On the third ring, a man answered. The voice was digitally scrambled to sound tinny and mechanical. For all that, a hint of an accent came through. French mostly, but maybe just a trace of something else mixed in. The man didn’t say hello. He came right to the point.

 

“Tell me where you put it.”

 

“I want proof of life,” Dryden said. “Put Claire on the phone.”

 

“That’s not going to happen.”

 

“Then we’ve got a problem.”

 

“You’ve got a problem. You’re alone, one on six.”

 

“I think we should talk about your problem,” Dryden said. “It’s a lot more interesting than mine.”

 

“Us losing track of that machine isn’t such a problem. Wherever it eventually turns up, it’ll make headlines. Or it’ll be detailed in some official record. All of which we can run searches for, with our system. Whether the machine surfaces next month or next year, we’ll know where it’s going to be, and when. We’ll get it back, sooner or later.”

 

“We’ll see,” Dryden said. “But that’s not the problem I was talking about. You have a bigger problem than that. And I wasn’t kidding when I said it’s interesting.”

 

“Tell me,” the man said. There was an edge of sarcasm in his tone, though it sounded just a bit forced.
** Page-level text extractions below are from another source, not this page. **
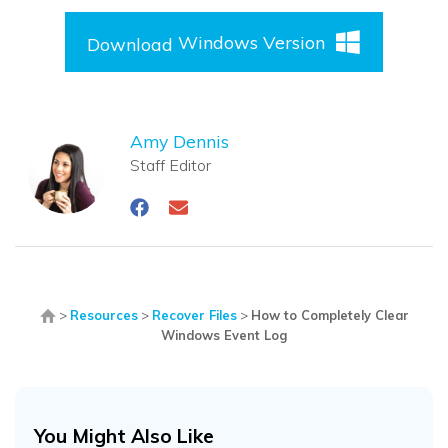
Windows Version
Download
Amy Dennis
Staff Editor
>
Resources
>
Recover Files
>
How to Completely Clear
Windows Event Log
You Might Also Like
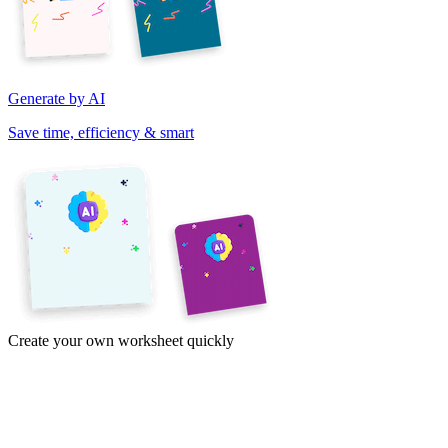
Generate by AI
Save time, efficiency & smart
Create your own worksheet quickly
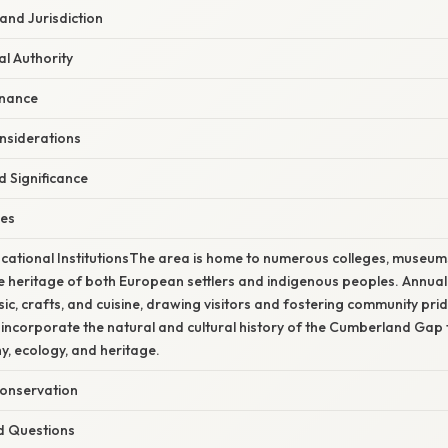
 and Jurisdiction
l Authority
rnance
nsiderations
d Significance
ies
cational InstitutionsThe area is home to numerous colleges, museums,
e heritage of both European settlers and indigenous peoples. Annual 
c, crafts, and cuisine, drawing visitors and fostering community pri
ncorporate the natural and cultural history of the Cumberland Gap 
, ecology, and heritage.
onservation
d Questions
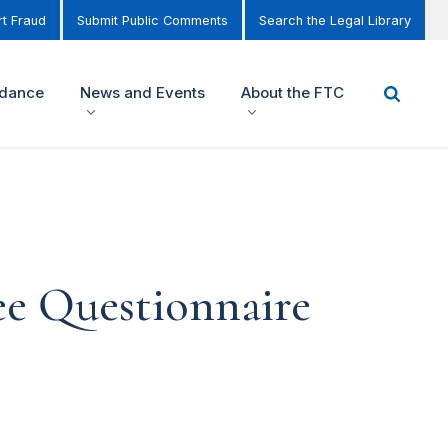
t Fraud
Submit Public Comments
Search the Legal Library
idance
News and Events
About the FTC
e Questionnaire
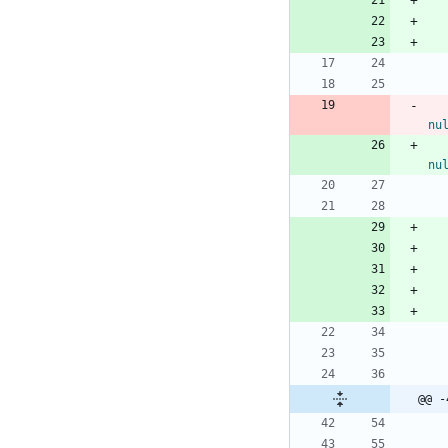
nu
nu
@@ -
Like a front.

 

“I spent some time in the military,” Dryden said. “I ended up in a pretty unorthodox little unit. A lot of what we did was off the books, not all of it strictly legal. The nature of the work required us to have unusual ways to communicate. We had duress codes, and nonduress codes. We had a whole cobbled-together language only we knew. And we all still know it.”

 

The man on the phone waited.

 

“A lot of our codes were just people’s names we made up,” Dryden said. “So if I got a text message from one of my guys saying, ‘Did you hear about Dennis Woods?’ it meant there was new intel expected soon. Or someone might send one saying, ‘I heard Aaron Newhouse was in town,’ which really meant, Drop everything and come talk to me, right now.”